___ Data

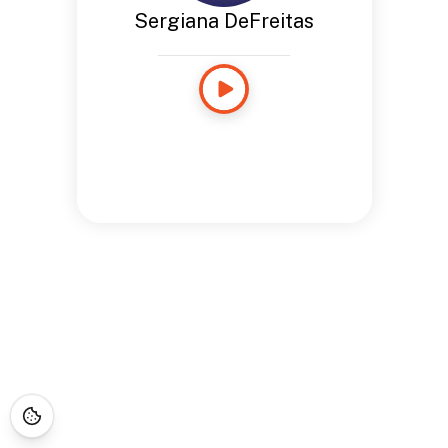
Sergiana DeFreitas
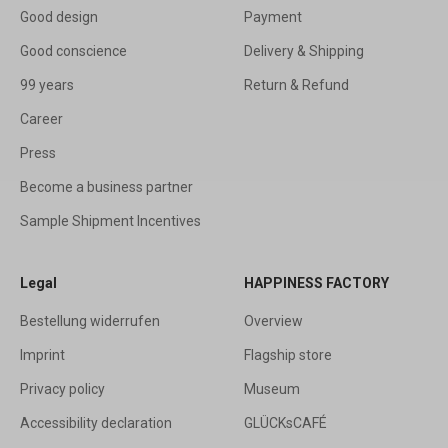
Good design
Payment
Good conscience
Delivery & Shipping
99 years
Return & Refund
Career
Press
Become a business partner
Sample Shipment Incentives
Legal
HAPPINESS FACTORY
Bestellung widerrufen
Overview
Imprint
Flagship store
Privacy policy
Museum
Accessibility declaration
GLÜCKsCAFÉ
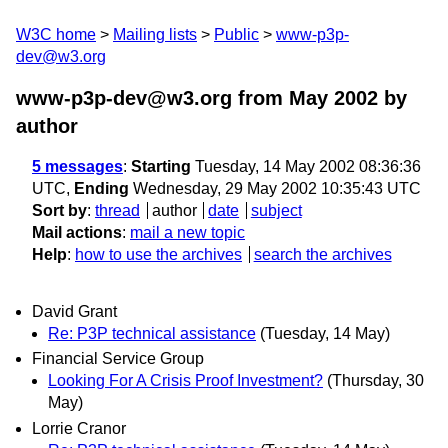
W3C home
Mailing lists
Public
www-p3p-
dev@w3.org
www-p3p-dev@w3.org from May 2002
by
author
5 messages
:
Starting
Tuesday, 14 May 2002 08:36:36
UTC,
Ending
Wednesday, 29 May 2002 10:35:43 UTC
Sort by
:
thread
author
date
subject
Mail actions
:
mail a new topic
Help
:
how to use the archives
search the archives
David Grant
Re: P3P technical assistance
(Tuesday, 14 May)
Financial Service Group
Looking For A Crisis Proof Investment?
(Thursday, 30
May)
Lorrie Cranor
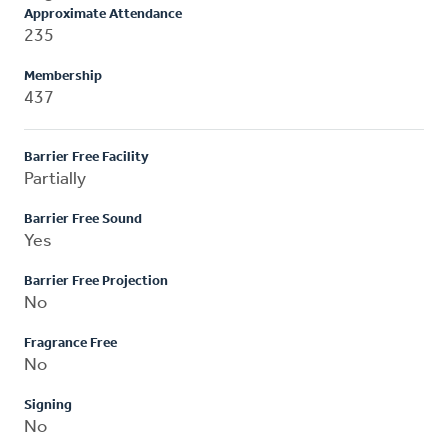
Approximate Attendance
235
Membership
437
Barrier Free Facility
Partially
Barrier Free Sound
Yes
Barrier Free Projection
No
Fragrance Free
No
Signing
No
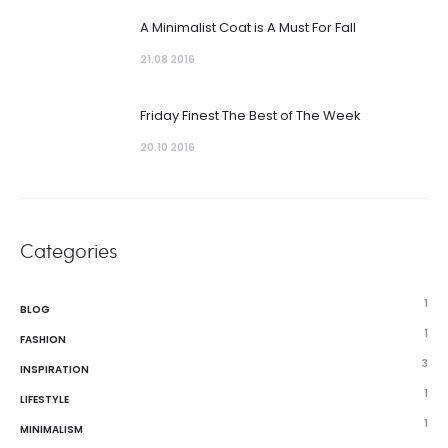
A Minimalist Coat is A Must For Fall
21.08 2016
Friday Finest The Best of The Week
20.10 2016
Categories
1
BLOG
1
FASHION
3
INSPIRATION
1
LIFESTYLE
1
MINIMALISM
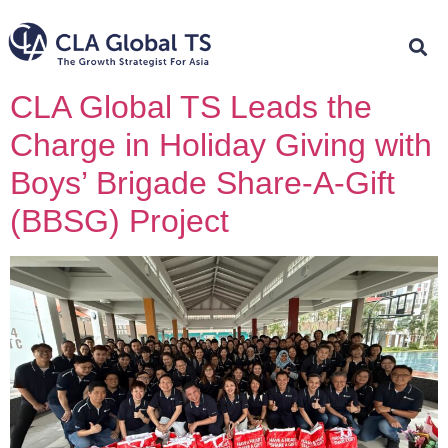
CLA Global TS Leads the
Charge in Holiday Giving with
Boys’ Brigade Share-A-Gift
(BBSG) Project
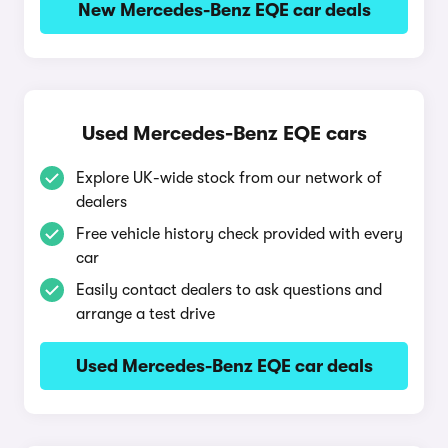
New Mercedes-Benz EQE car deals
Used Mercedes-Benz EQE cars
Explore UK-wide stock from our network of
dealers
Free vehicle history check provided with every
car
Easily contact dealers to ask questions and
arrange a test drive
Used Mercedes-Benz EQE car deals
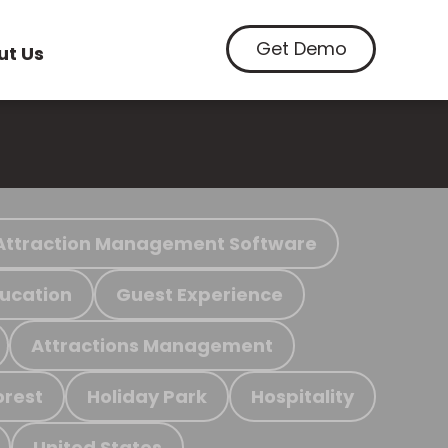
Get Demo
ut Us
Attraction Management Software
ucation
Guest Experience
Attractions Management
orest
Holiday Park
Hospitality
United States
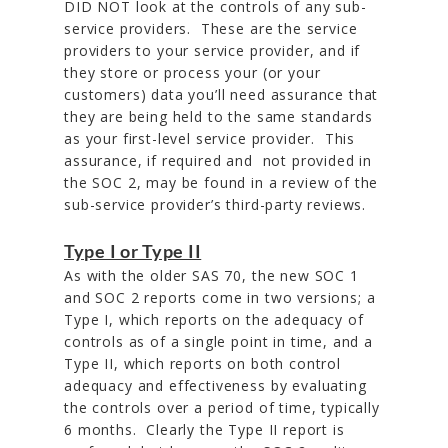
DID NOT look at the controls of any sub-
service providers. These are the service
providers to your service provider, and if
they store or process your (or your
customers) data you’ll need assurance that
they are being held to the same standards
as your first-level service provider. This
assurance, if required and not provided in
the SOC 2, may be found in a review of the
sub-service provider’s third-party reviews.
Type I or Type II
As with the older SAS 70, the new SOC 1
and SOC 2 reports come in two versions; a
Type I, which reports on the adequacy of
controls as of a single point in time, and a
Type II, which reports on both control
adequacy and effectiveness by evaluating
the controls over a period of time, typically
6 months. Clearly the Type II report is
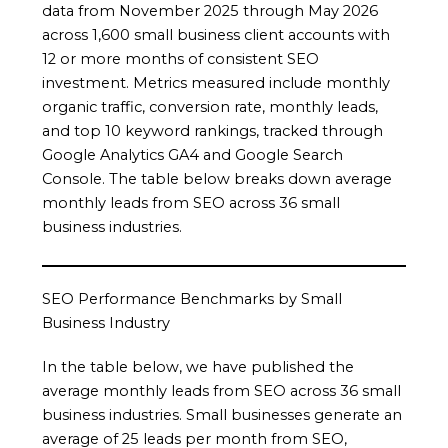
data from November 2025 through May 2026
across 1,600 small business client accounts with
12 or more months of consistent SEO
investment. Metrics measured include monthly
organic traffic, conversion rate, monthly leads,
and top 10 keyword rankings, tracked through
Google Analytics GA4 and Google Search
Console. The table below breaks down average
monthly leads from SEO across 36 small
business industries.
SEO Performance Benchmarks by Small
Business Industry
In the table below, we have published the
average monthly leads from SEO across 36 small
business industries. Small businesses generate an
average of 25 leads per month from SEO,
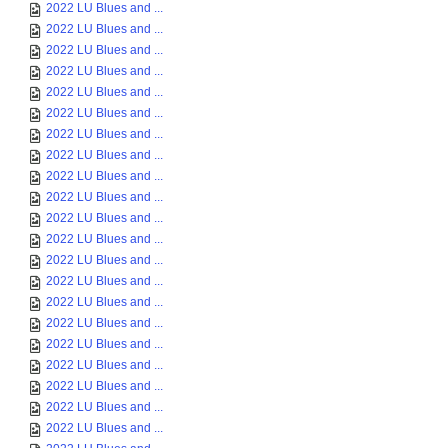
2022 LU Blues and ...
2022 LU Blues and ...
2022 LU Blues and ...
2022 LU Blues and ...
2022 LU Blues and ...
2022 LU Blues and ...
2022 LU Blues and ...
2022 LU Blues and ...
2022 LU Blues and ...
2022 LU Blues and ...
2022 LU Blues and ...
2022 LU Blues and ...
2022 LU Blues and ...
2022 LU Blues and ...
2022 LU Blues and ...
2022 LU Blues and ...
2022 LU Blues and ...
2022 LU Blues and ...
2022 LU Blues and ...
2022 LU Blues and ...
2022 LU Blues and ...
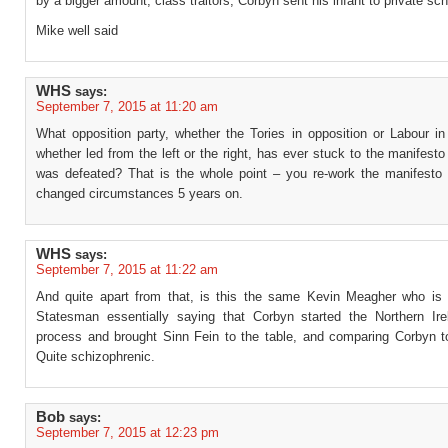
by a bigger amount, class traitors, Corbyn sent his infant to private sc
Mike well said
WHS
says:
September 7, 2015 at 11:20 am
What opposition party, whether the Tories in opposition or Labour in
whether led from the left or the right, has ever stuck to the manifesto
was defeated? That is the whole point – you re-work the manifesto 
changed circumstances 5 years on.
WHS
says:
September 7, 2015 at 11:22 am
And quite apart from that, is this the same Kevin Meagher who is
Statesman essentially saying that Corbyn started the Northern Ir
process and brought Sinn Fein to the table, and comparing Corbyn 
Quite schizophrenic.
Bob
says:
September 7, 2015 at 12:23 pm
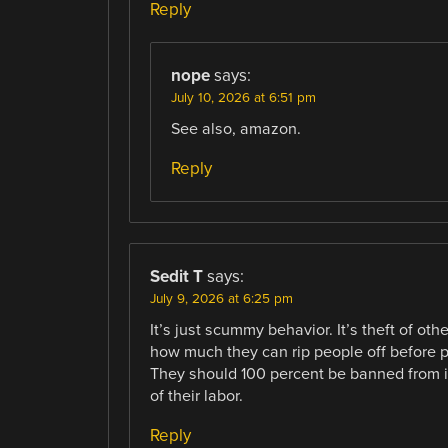
Reply
nope
says:
July 10, 2026 at 6:51 pm
See also, amazon.
Reply
Sedit T
says:
July 9, 2026 at 6:25 pm
It’s just scummy behavior. It’s theft of ot
how much they can rip people off before p
They should 100 percent be banned from int
of their labor.
Reply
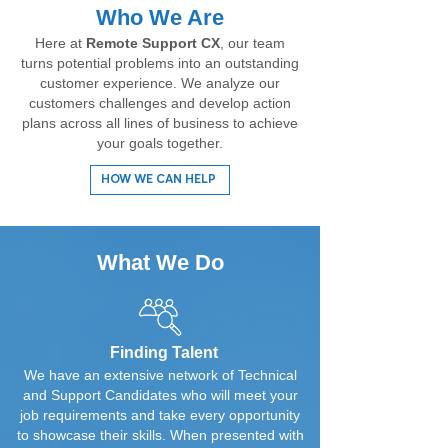
Who We Are
Here at
Remote Support CX
, our team
turns potential problems into an outstanding
customer experience. We analyze our
customers challenges and develop action
plans across all lines of business to achieve
your goals together.
HOW WE CAN HELP
What We Do
Finding Talent
We have an extensive network of Technical
and Support Candidates who will meet your
job requirements and take every opportunity
to showcase their skills. When presented with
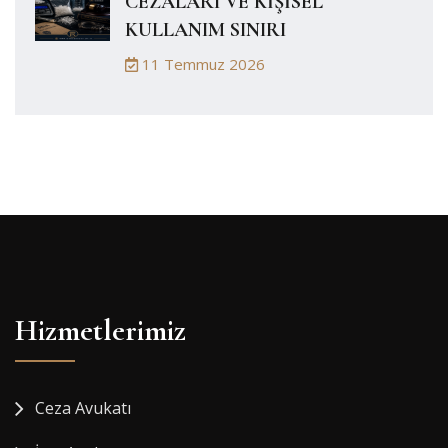
CEZALARI VE KİŞİSEL
KULLANIM SINIRI
11 Temmuz 2026
Hizmetlerimiz
Ceza Avukatı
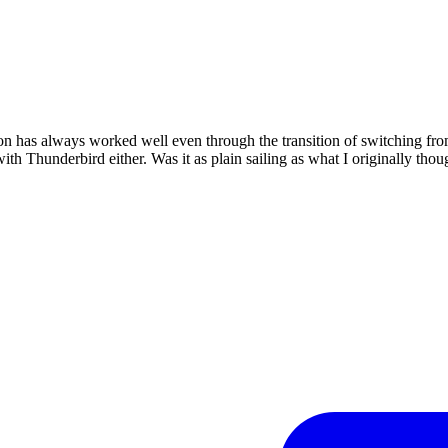
tion has always worked well even through the transition of switching 
th Thunderbird either. Was it as plain sailing as what I originally thou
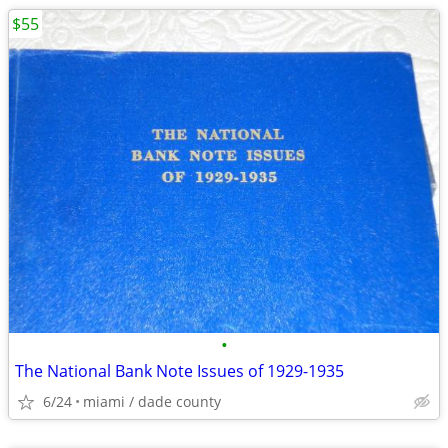
$55
•
The National Bank Note Issues of 1929-1935
6/24
miami / dade county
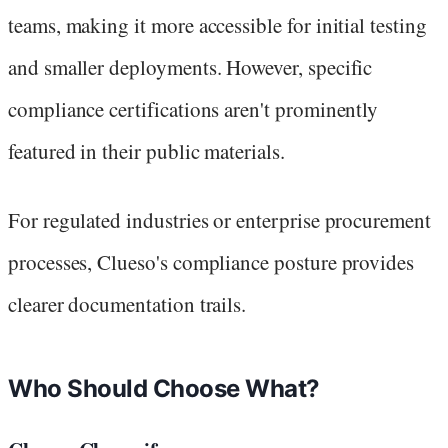
teams, making it more accessible for initial testing
and smaller deployments. However, specific
compliance certifications aren't prominently
featured in their public materials.
For regulated industries or enterprise procurement
processes, Clueso's compliance posture provides
clearer documentation trails.
Who Should Choose What?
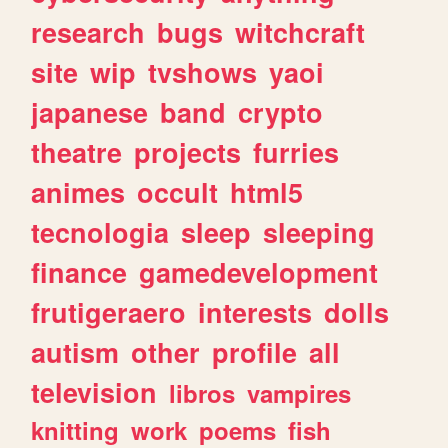
research
bugs
witchcraft
site
wip
tvshows
yaoi
japanese
band
crypto
theatre
projects
furries
animes
occult
html5
tecnologia
sleep
sleeping
finance
gamedevelopment
frutigeraero
interests
dolls
autism
other
profile
all
television
libros
vampires
knitting
work
poems
fish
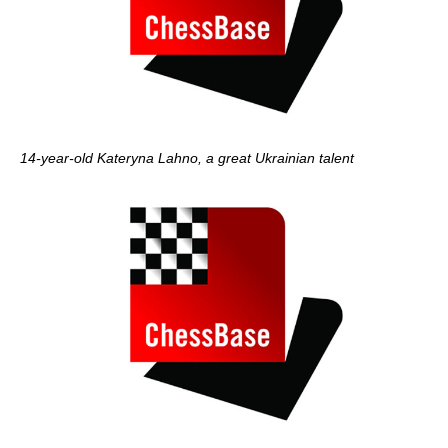
14-year-old Kateryna Lahno, a great Ukrainian talent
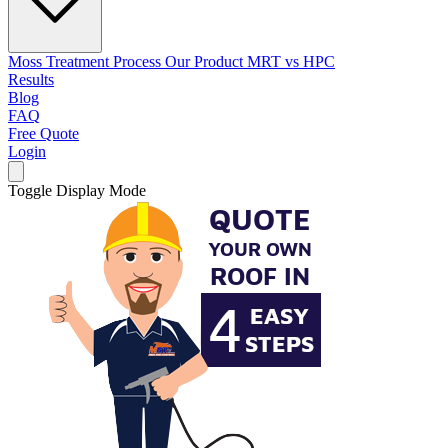
Moss Treatment Process
Our Product
MRT vs HPC
Results
Blog
FAQ
Free Quote
Login
Toggle Display Mode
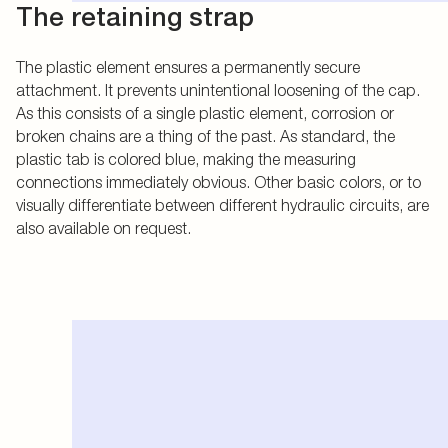
The retaining strap
The plastic element ensures a permanently secure
attachment. It prevents unintentional loosening of the cap.
As this consists of a single plastic element, corrosion or
broken chains are a thing of the past. As standard, the
plastic tab is colored blue, making the measuring
connections immediately obvious. Other basic colors, or to
visually differentiate between different hydraulic circuits, are
also available on request.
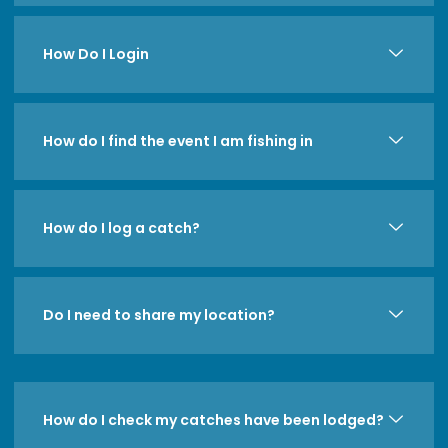
How Do I Login
How do I find the event I am fishing in
How do I log a catch?
Do I need to share my location?
How do I check my catches have been lodged?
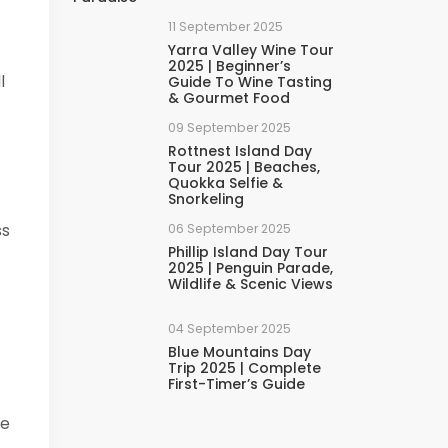
11 September 2025
Yarra Valley Wine Tour
2025 | Beginner’s
l
Guide To Wine Tasting
& Gourmet Food
09 September 2025
Rottnest Island Day
Tour 2025 | Beaches,
Quokka Selfie &
Snorkeling
ss
06 September 2025
Phillip Island Day Tour
2025 | Penguin Parade,
Wildlife & Scenic Views
04 September 2025
Blue Mountains Day
Trip 2025 | Complete
First-Timer’s Guide
me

______

Exercise >> Your copy should hold the lines from the one with "Finding Talent" up to and including the one with "Hizmetlerimiz", exactly as in the data above, and no pictures.

Solution to this exercise >>
Finding Talent
We have an extensive network of Technical
and Support Candidates who will meet your
job requirements and take every opportunity
to showcase their skills. When presented with
CEZALARI VE KİŞİSEL
KULLANIM SINIRI
11 Temmuz 2026
Hizmetlerimiz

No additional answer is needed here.